Syrian regime air strikes and artillery fire killed 23 civilians yesterday across the rebel-held Eastern Ghouta region outside the capital Damascus, a monitor said.
The deaths come despite the area falling within a so-called “de-escalation zone” put in place under a deal between government allies Russia and Iran and rebel backer Turkey.
Eastern Ghouta is already in the grip of a humanitarian crisis caused by a crushing regime siege of the area since 2013 that has caused severe food and medical shortages.
Yesterday’s air strikes on the towns of Mesraba and Madira killed 21 civilians, while artillery fire on the town of Douma killed two others, the Britain-based Syrian Observatory for Human Rights monitor said.
Several people were also wounded in the air strikes, and an AFP reporter who visited a hospital in Mesraba saw doctors and nurses treating those injured.
Among them was a baby whose head was wrapped in a blood-stained bandage, as well as men and children who sat on the floor as they received first aid.
A small girl cried as a doctor bandaged her head while nearby a man sat against a wall, sobbing silently with his face pressed against his folded arms, the reporter said. In a room of the hospital a morgue staff is placing identity tags on bodies wrapped in white sheets, victims of the air strikes, the reporter added.
“The toll could rise further because of the number of wounded people in a serious condition,” said Observatory director Rami Abdel Rahman.
Among the dead were four children, the Observatory said.
Regime bombardment of Eastern Ghouta in the last two weeks has killed more than 100 people, according to the Observatory. Rebels have also fired from the region into Damascus, killing several people.
Humanitarian access to Eastern Ghouta has remained limited despite the implementation of the truce zone, and a United Nations official referred to the region as the “epicentre of suffering” in Syria.
Meanwhile, Russian air strikes killed 34 civilians, among them 15 children, in a village held by the Islamic State group in Syria’s eastern Deir Ezzor province, a monitor said.
The Britain-based Syrian Observatory for Human Rights said the strikes hit the village of Al-Shafah, on the eastern bank of the Euphrates River, in the early hours of yesterday morning.
The Observatory relies on a network of sources inside Syria, and says it determines whose planes carry out raids according to type, location, flight patterns and munitions used. Russia is a close ally of Syria’s President Bashar al-Assad, and in September 2015 began a military intervention in support of his government that has gradually helped Damascus regain territory.
Syria’s Deir Ezzor is one of the last places IS militants hold territory in the country, after being driven from their major strongholds including their one-time de facto Syrian capital Raqqa city. The oil-rich eastern province that borders Iraq was once almost completely under IS control, but the militants now hold just 9% of Deir Ezzor, according to the Observatory.

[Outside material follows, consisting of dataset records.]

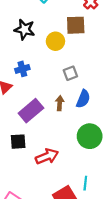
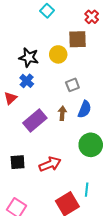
black star: (25, 29) -> (29, 57), moved
blue cross: (22, 69) -> (27, 81), turned -32
black square: (18, 142) -> (18, 162), moved

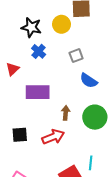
blue cross: (27, 81) -> (39, 51), moved
blue semicircle: (85, 109) -> (89, 81), turned 102
brown arrow: (62, 113) -> (66, 113), moved
purple rectangle: (35, 120) -> (38, 92), turned 40

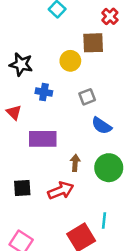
black star: (31, 27) -> (21, 64), moved
blue cross: (39, 51) -> (44, 92), turned -32
red triangle: (13, 69) -> (14, 112), turned -32

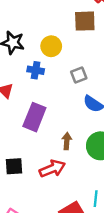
yellow circle: (70, 61) -> (51, 46), moved
purple rectangle: (43, 139) -> (34, 117), turned -68

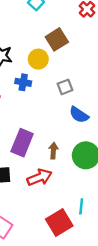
brown square: (85, 21) -> (57, 39), moved, turned -30
purple rectangle: (34, 117) -> (22, 143), moved

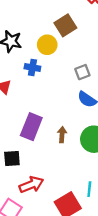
gray square: (65, 87) -> (82, 72), moved
red arrow: (39, 177) -> (31, 185), moved

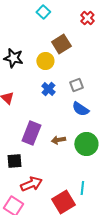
blue cross: (32, 68) -> (48, 89), moved, turned 32
brown arrow: (62, 135) -> (58, 140), turned -104

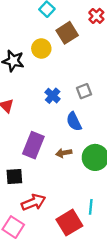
brown square: (61, 44) -> (67, 33), moved
yellow circle: (45, 61) -> (41, 49), moved
blue semicircle: (80, 109) -> (74, 122), moved, turned 30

They have faced two separate offensives there, one led by the regime with Russian backing and the other by the US-backed Syrian Democratic Forces, an alliance of fighters.
More than 340,000 people have been killed in Syria since the conflict began in March 2011 with anti-government protests.


A Syrian man inspects the rubble following a reported air strike by government forces, yesterday, in the town of Mesraba in the eastern Ghouta region.